Humans can't switch modes of thought from one Wind without going mad.
Ranald is not known for sponsoring sorcerors.

Have a hundred year long apprenticeship and a 500 year old teacher. Have superior elf brain.
Personally I tend to believe that elves with Teclis on top pulled biggest scam in the history by teaching and formalizing magic tradition in the way elves are best suited to. It nicely outlawed all existing non-elf-based traditions. "Have superior elf brain" my butt! It was a nice 'helpful' way to ensure that humans will never match elves when it comes to magic. Sure, it brought order, so it was not completely dickish move. But one needs to remember where elves interest really lie - with elves. If helping 'barbaric humans' allowed elves to cut human potential and reduce threat to elvish supremacy... well. Two birds, one stone.

Presence of Damsels in Bretonia is definite proof that it IS possible for a human to use more than one lore of magic. No need for 'superior elvish brain' or 500 years of apprenticeship - You just need to have correct tradition. Correct way of doing things. Just not necessarily hand-me-down, watered version of elven magic.

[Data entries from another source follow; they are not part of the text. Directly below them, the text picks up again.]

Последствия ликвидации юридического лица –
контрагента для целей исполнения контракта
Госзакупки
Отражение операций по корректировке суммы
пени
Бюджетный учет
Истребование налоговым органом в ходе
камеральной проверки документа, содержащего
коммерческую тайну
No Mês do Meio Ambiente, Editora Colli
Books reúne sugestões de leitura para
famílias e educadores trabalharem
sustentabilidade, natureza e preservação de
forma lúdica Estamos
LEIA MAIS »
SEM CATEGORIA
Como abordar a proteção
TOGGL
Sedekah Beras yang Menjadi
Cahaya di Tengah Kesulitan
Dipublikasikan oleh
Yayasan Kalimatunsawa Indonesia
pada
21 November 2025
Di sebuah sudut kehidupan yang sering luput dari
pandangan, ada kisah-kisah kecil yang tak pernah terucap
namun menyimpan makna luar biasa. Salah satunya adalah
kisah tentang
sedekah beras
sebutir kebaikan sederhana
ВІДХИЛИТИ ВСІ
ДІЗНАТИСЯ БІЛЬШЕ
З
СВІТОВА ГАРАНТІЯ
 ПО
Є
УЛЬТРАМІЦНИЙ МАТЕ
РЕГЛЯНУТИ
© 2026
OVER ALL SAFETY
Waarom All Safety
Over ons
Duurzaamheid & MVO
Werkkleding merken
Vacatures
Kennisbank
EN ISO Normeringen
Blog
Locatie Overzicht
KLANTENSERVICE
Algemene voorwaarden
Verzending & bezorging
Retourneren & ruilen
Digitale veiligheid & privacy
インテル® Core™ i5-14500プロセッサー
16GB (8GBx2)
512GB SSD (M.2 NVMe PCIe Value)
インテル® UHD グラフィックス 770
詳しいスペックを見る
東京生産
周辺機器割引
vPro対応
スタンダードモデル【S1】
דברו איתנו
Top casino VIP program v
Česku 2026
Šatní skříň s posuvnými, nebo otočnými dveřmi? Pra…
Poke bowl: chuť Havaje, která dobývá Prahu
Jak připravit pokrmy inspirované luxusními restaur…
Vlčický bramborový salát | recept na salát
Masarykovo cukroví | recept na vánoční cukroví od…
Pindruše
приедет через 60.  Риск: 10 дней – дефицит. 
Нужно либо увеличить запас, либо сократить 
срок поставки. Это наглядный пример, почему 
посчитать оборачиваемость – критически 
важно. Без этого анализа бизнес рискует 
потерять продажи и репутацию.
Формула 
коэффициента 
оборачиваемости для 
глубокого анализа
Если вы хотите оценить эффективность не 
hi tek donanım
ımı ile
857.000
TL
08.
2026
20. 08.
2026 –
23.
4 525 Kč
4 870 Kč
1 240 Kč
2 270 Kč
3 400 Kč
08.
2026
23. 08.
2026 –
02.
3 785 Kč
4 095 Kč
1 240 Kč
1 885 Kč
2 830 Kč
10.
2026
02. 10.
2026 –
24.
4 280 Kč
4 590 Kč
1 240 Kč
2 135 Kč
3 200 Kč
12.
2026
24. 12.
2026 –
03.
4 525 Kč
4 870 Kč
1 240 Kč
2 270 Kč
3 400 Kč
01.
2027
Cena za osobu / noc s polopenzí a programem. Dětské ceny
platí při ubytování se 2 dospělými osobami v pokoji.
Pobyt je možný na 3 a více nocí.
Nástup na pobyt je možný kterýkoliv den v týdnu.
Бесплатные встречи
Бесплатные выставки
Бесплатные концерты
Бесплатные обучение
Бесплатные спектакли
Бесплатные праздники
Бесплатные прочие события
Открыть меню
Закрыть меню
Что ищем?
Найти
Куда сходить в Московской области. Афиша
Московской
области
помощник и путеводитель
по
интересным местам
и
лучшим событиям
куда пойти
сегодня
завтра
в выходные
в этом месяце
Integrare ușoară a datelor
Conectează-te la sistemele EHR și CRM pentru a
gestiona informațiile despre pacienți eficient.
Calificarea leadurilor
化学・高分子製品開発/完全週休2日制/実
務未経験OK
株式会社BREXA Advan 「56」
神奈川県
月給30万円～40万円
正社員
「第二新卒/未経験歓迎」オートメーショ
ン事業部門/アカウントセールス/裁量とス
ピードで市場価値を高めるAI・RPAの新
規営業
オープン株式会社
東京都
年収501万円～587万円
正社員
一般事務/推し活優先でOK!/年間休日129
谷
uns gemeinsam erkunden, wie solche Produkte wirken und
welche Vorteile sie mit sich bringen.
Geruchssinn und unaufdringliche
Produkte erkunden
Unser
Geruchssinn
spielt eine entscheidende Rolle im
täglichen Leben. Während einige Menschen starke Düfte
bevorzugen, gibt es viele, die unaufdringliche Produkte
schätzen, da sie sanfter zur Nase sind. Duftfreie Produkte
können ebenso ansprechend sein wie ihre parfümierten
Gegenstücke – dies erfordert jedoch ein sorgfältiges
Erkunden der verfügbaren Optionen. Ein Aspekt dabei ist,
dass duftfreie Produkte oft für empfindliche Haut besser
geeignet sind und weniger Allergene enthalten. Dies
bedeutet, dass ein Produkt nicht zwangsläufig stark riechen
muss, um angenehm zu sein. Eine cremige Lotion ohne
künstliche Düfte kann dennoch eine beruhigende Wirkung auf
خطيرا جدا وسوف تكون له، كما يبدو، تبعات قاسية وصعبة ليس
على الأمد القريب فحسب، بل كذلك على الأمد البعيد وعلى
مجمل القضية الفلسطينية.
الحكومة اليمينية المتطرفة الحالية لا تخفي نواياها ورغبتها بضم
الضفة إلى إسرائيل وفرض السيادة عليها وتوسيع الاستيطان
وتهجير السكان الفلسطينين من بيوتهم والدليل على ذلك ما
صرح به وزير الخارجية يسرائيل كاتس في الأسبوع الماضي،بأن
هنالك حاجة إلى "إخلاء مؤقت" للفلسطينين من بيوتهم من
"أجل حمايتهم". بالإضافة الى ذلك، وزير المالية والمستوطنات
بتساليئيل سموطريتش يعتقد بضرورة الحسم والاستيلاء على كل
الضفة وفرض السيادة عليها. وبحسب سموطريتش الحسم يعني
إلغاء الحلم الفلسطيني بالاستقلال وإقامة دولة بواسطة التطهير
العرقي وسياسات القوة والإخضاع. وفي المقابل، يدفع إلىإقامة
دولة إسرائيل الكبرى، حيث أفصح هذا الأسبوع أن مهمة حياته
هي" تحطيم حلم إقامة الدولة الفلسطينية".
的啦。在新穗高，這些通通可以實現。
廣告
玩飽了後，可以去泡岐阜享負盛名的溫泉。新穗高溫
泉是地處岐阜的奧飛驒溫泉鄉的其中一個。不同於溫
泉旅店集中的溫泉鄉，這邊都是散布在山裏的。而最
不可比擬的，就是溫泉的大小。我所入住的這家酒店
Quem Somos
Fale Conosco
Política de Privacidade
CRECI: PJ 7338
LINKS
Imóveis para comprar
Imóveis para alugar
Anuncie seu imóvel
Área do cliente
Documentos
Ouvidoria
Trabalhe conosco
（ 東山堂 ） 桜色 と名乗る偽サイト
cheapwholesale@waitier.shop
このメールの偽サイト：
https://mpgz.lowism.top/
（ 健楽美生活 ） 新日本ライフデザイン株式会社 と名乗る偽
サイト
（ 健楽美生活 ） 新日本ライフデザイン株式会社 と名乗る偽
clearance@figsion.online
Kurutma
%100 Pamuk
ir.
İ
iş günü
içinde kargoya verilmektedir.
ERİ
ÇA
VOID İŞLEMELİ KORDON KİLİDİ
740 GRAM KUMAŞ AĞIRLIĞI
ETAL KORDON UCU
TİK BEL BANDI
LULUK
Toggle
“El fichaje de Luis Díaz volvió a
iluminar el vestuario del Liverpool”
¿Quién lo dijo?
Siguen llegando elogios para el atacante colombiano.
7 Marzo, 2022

...but it seems that we are starting to drift off the subject now.
 
Perhaps there is way for a human wizard to achieve the ability to use more than one Wind effectively, but that is extremely dangerous experimentation and I doubt it would be worth it.
 
A hundred year long apprenticeship may be a little exaggerated. The WFRP books have a career progression of Apprentice Wizard -> Journeyman Wizard -> Master Wizard -> Wizard Lord, with the final career having a note that "Should an Elf attain this level of magical skill, he is considered to have completed his minor magic apprenticeship, and is ready to travel to the towers of Hoeth to become a High Mage."
Keeping in mind the level of attrition human training undergoes. If you want to trim the attrition down to an elf-acceptable level I'm pretty sure you'd be focusing very very heavily on developing and mastering each spell until it's as familiar as walking before you move to the next.
Personally I tend to believe that elves with Teclis on top pulled biggest scam in the history by teaching and formalizing magic tradition in the way elves are best suited to. It nicely outlawed all existing non-elf-based traditions. "Have superior elf brain" my butt! It was a nice 'helpful' way to ensure that humans will never match elves when it comes to magic. Sure, it brought order, so it was not completely dickish move. But one needs to remember where elves interest really lie - with elves. If helping 'barbaric humans' allowed elves to cut human potential and reduce threat to elvish supremacy... well. Two birds, one stone.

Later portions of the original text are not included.